4. A laundry detergent composition according to claim 1, wherein the composition comprises a hydrophobic dye.

5. A laundry detergent composition according to claim 4, wherein the hydrophobic dye is selected from: solvent violet 13, disperse violet 27 disperse violet 26, disperse violet 28, disperse violet 63 and disperse violet 77.

6. A laundry detergent composition according to claim 1, wherein the composition comprises an acid dye.

7. A laundry detergent composition according to claim 1, wherein the composition comprises a direct dye selected from: direct violet 7, direct violet 9, direct violet 11, direct violet 26, direct violet 31, direct violet 35, direct violet 40, direct violet 41, direct violet 51, and direct violet 99.

8. A laundry detergent composition according to claim 1, wherein the composition comprises an organic pigment selected from: pigment violet 3, 13, 23, 27, 37, 39, pigment blue 14, 25, 66 and 75.

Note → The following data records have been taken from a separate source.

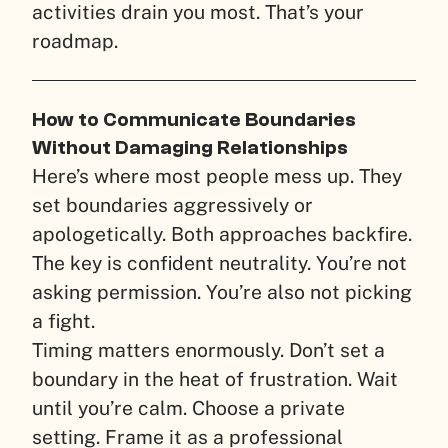
activities drain you most. That’s your
roadmap.
How to Communicate Boundaries
Without Damaging Relationships
Here’s where most people mess up. They
set boundaries aggressively or
apologetically. Both approaches backfire.
The key is confident neutrality. You’re not
asking permission. You’re also not picking
a fight.
Timing matters enormously. Don’t set a
boundary in the heat of frustration. Wait
until you’re calm. Choose a private
setting. Frame it as a professional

9. A laundry detergent composition according claim 8, wherein the organic pigment is pigment violet 23.

10. A laundry detergent composition according to claim 1, wherein the organic pigment has a size in the range from 0.02 to 10 microns.

11. A domestic method of treating a textile, the method comprising the steps of: (i) treating a textile with an aqueous solution of the laundry detergent composition as defined in claim 1, the aqueous solution comprising from 1 ppb to 5 ppm of the pigment, and from 1 ppb to 1 ppm of at least one other dye selected from: hydrophobic dyes, acid dyes and direct dyes; and, from 0.2 g/L to 3 g/L of a surfactant; and, (ii) rinsing and drying the textile.

12. A method according to claim 11, wherein a pigment is present in the range from 10 ppb to 200 ppb.

13. A method according to claim 1, wherein a direct dye is present in the range from 2 ppb to 40 ppb.

14. A method according to claim 1, wherein the acid dye is present in the range from 10 ppb to 200 ppb.

15. A method according to claim 1, wherein the hydrophobic dye is present in the range from 10 ppb to 200 ppb.

Description:

FIELD OF INVENTION

The present invention relates to the delivery of pigments and dyes to fabrics.

BACKGROUND OF THE INVENTION

White clothes are popular among consumers. They are typically made from a variety of fabrics, 100% cotton, polyester-cotton blends (polycotton), 100% polyester, nylon and blends of these fabrics with elastane. On repeated washing and wearing cycles the garments loose whiteness. Methods to maintain whiteness of all garments types made from all fabric types from washing products are desired by consumers.

Shading dyes may be used to maintain and re-invigorate whiteness. Direct and acid, blue and violet dyes show particular utility on cotton garments. Solvent and disperse dyes give benefits on polyester, nylon and elastane containing garments.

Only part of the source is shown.